# hunting rabbit



## CharleyBIGspuds (Aug 7, 2011)

i live in blackburn , north west england, i,ve been trying to hunt rabbit but cant seem to get near them , they always run before i can get close enough to get a shot off , and its really pissing me off, any help would be greatfull.. thanks


----------



## slingshotvibe (Sep 26, 2010)

i useually shoot from about 40 yards


----------



## mckee (Oct 28, 2010)

I live in darwen


----------



## mckee (Oct 28, 2010)

U can expect to get very close to them u have to take pritty long shots and also crouch to getvcloser the rabbits think your thurther away


----------



## Henry the Hermit (Jun 2, 2010)

Charley, I'm moving this to the Slingshot Fishing and Hunting Forum.

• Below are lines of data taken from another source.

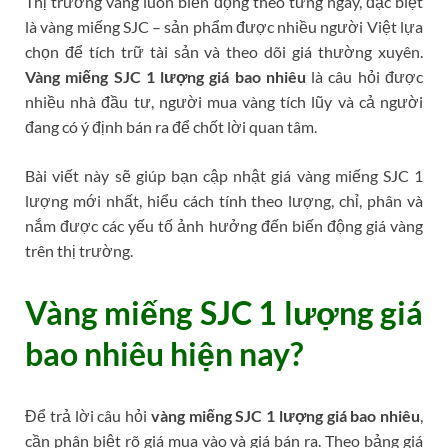
Thị trường vàng luôn biến động theo từng ngày, đặc biệt
là vàng miếng SJC – sản phẩm được nhiều người Việt lựa
chọn để tích trữ tài sản và theo dõi giá thường xuyên.
Vàng miếng SJC 1 lượng giá bao nhiêu
là câu hỏi được
nhiều nhà đầu tư, người mua vàng tích lũy và cả người
đang có ý định bán ra để chốt lời quan tâm.
Bài viết này sẽ giúp bạn cập nhật giá vàng miếng SJC 1
lượng mới nhất, hiểu cách tính theo lượng, chỉ, phân và
nắm được các yếu tố ảnh hưởng đến biến động giá vàng
trên thị trường.
Vàng miếng SJC 1 lượng giá
bao nhiêu hiện nay?
Để trả lời câu hỏi
vàng miếng SJC 1 lượng giá bao nhiêu
,
cần phân biệt rõ giá mua vào và giá bán ra. Theo bảng giá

Welcome to Slingshot Forum.

Henry


----------



## atom (Jun 24, 2011)

CharleyBIGspuds said:


> i live in blackburn , north west england, i,ve been trying to hunt rabbit but cant seem to get near them , they always run before i can get close enough to get a shot off , and its really pissing me off, any help would be greatfull.. thanks


make sure the wind is in the right direction(in your face) and walk really slow if the rabbit freezes you do the same ,if they run hope is not lost as they normaly hide in the long grass at the edge of the field watching you! slow and steady works or take a shotgun lol


----------



## Howard (Aug 9, 2010)

> or take a shotgun lol


Got the same problem with these little jumping jacks but that would make things really easier i guess. A shame you need permission to get one in the first place


----------



## whipcrackdeadbunny (May 22, 2010)

If you look through the hunting section, this has been covered.


----------